Tags: Crise, operadoras, telefonia, OI, CLARO, TIM, administração, tecnologia, engenharia, universidade, corporativa, educação e treinamento, qualidade, produtividade, economia, otimização, minimização de perdas, maximização de ganhos, comunicações, telecomunicações, TQC, defesa do consumidor, bloqueio de comercialização
 
A prática administrativa nas empresas de tecnologia requer a coordenação do conhecimento relacionado à produção, estatística, engenharia da qualidade e desenvolvimento de processos industriais e de serviços, que muitas vezes não está disponível na própria empresa. E existem no Brasil muito poucos profissionais, com o conhecimento atualizado partindo da prática empresarial e não apenas da acadêmica.
 
Uma nação além, de administradores, precisa de muitos engenheiros, pois em quase tudo nem só dinheiro e investimentos são necessários, mas muita engenharia aplicada com a experiência e a qualificação adequadas.
 
E os administradores brasileiros não são escolarizados para enfrentamentos no mundo real da produção, na administração da tecnologia e da engenharia.
 
Como nossa academia pouco investe em conhecimentos, pouco cria, pouco inventa e quase nada patenteia, também não repassa aos seus estudantes a vivência prática para lidarem com a tecnologia e a engenharia.
 
A atual crise ocorrida com as Operadoras de Telefonia nos indica que, uma tecnologia, com complexidades, como a elétrica x eletrônica de comunicações, está cheia de problemas tecnológicos, de viabilidade funcional entre demanda e oferta, extensão regional e diversidades locacionais, e ampla variedade de requisitos técnicos e de necessidades de clientela.
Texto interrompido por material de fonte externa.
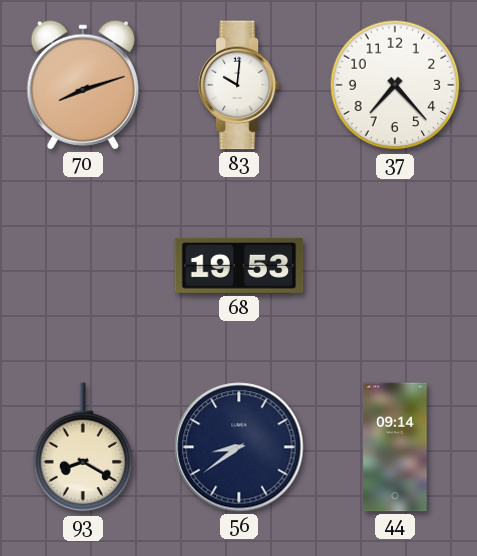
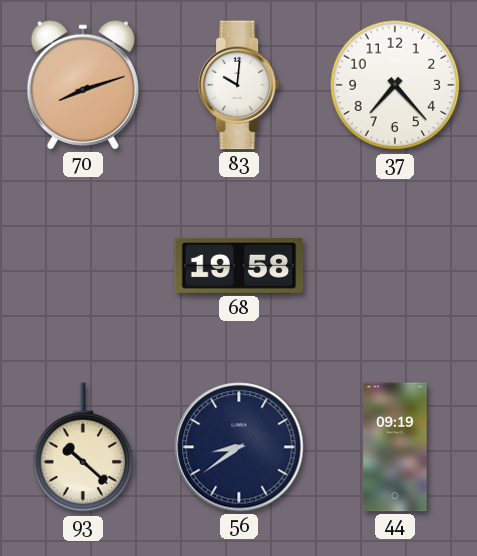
68: 19:53 -> 19:58
93: 8:20 -> 10:22
44: 09:14 -> 09:19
E esta última não é atendida em suas expectativas.
 
Há um lapso entre disponibilidade tecnológica e pessoal gabaritado, e entre clientela e comercialização, do que se pode garantir para a satisfação de todos.
 
Bloquear a comercialização de uma empresa privada, numa estrutura nacional de regulamentação precária, com normas incipientes, por ação da Defesa do Consumidor é algo novo que pode afetar o progresso tecnológico do país.
 
A competitividade no mercado exige que suas leis sejam atendidas por ação administrativa das empresas, na iniciativa dita “pró-ativa”. E as leis básicas que, pelo volume de reclamações e insatisfações, são as eternas leis seculares, dos velhos atacado e varejo, são as seguintes:
 
1ª Qualidade adequada,
 
2ª Especificações declaradas e garantidas,
 
3ª Bom preço na melhor oferta,
 
4ª Quantidade esperada e contratada,
 
5ª Boa segurança no uso,
 
6ª Economias na sua operação,
 
7ª Manutenção prática e
 
8ª Pronta assistência técnica pós venda.  
 
Nos casos noticiados pelos usuários das operadoras de telefonia observamos fragilidades inerentes ao atendimento dos dispositivos daquela lei “informal” da sobrevivência das empresas.
 
Percebemos uma série de disfuncionalidades potenciais da coordenação entre tecnologia e comércio, tanto da parte das avaliações administrativas e institucionais, quanto dos requisitos de desempenho tecnológico e de comercialização destas empresas “especialistas”.
 
Havia um afastamento, em geral, do mundo real das necessidades da clientela e da capacidade técnica e comercial das empresas, no tocante à estatística, à produção, à engenharia da qualidade e no desenvolvimento de processos (ainda com experimentos e inovações em produtos), prejudicando a plena satisfação dos usuários de telefonia – e vejam que logo na telefonia, no fornecedor de serviços de uma das maiores necessidades humanas – a comunicação – logo cada um insatisfeito “comunica” o malfeito das empresas para 20 ou 25 pessoas de suas redes.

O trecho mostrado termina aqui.